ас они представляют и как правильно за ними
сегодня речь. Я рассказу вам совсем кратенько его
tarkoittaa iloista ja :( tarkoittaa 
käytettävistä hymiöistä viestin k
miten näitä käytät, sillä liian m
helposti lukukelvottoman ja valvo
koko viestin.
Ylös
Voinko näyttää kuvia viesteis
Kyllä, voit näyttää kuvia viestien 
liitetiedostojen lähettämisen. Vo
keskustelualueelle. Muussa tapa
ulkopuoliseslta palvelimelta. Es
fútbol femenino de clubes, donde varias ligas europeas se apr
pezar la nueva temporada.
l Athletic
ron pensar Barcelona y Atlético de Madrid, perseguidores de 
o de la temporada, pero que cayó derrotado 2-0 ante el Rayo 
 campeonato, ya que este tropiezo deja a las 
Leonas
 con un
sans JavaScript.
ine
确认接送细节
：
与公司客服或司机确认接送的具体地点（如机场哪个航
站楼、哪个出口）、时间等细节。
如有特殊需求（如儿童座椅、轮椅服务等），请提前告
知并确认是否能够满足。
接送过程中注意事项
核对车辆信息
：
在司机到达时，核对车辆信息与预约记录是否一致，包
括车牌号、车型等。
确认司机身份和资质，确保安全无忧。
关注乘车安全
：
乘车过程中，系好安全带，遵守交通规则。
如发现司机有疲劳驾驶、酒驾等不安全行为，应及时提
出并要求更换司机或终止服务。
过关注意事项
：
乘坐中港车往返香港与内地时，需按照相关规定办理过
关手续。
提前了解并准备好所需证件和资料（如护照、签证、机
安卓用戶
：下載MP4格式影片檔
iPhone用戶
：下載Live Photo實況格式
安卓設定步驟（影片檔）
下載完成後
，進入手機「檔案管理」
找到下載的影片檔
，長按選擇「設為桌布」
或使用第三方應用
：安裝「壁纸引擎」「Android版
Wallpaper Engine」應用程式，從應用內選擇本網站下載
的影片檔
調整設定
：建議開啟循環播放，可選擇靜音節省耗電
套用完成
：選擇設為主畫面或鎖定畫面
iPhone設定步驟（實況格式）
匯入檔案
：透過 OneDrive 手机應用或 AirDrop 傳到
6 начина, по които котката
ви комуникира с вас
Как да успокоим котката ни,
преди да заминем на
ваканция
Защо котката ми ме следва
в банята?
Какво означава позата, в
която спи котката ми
:::::
**Task statement**. In the entries above, find the line with "站楼、哪个出口）、时间等细节。" and the line with "Wallpaper Engine」應用程式，從應用內選擇本網站下載", then set down exactly those two and every line between them, nothing else.

**Task solution**.
站楼、哪个出口）、时间等细节。
如有特殊需求（如儿童座椅、轮椅服务等），请提前告
知并确认是否能够满足。
接送过程中注意事项
核对车辆信息
：
在司机到达时，核对车辆信息与预约记录是否一致，包
括车牌号、车型等。
确认司机身份和资质，确保安全无忧。
关注乘车安全
：
乘车过程中，系好安全带，遵守交通规则。
如发现司机有疲劳驾驶、酒驾等不安全行为，应及时提
出并要求更换司机或终止服务。
过关注意事项
：
乘坐中港车往返香港与内地时，需按照相关规定办理过
关手续。
提前了解并准备好所需证件和资料（如护照、签证、机
安卓用戶
：下載MP4格式影片檔
iPhone用戶
：下載Live Photo實況格式
安卓設定步驟（影片檔）
下載完成後
，進入手機「檔案管理」
找到下載的影片檔
，長按選擇「設為桌布」
或使用第三方應用
：安裝「壁纸引擎」「Android版
Wallpaper Engine」應用程式，從應用內選擇本網站下載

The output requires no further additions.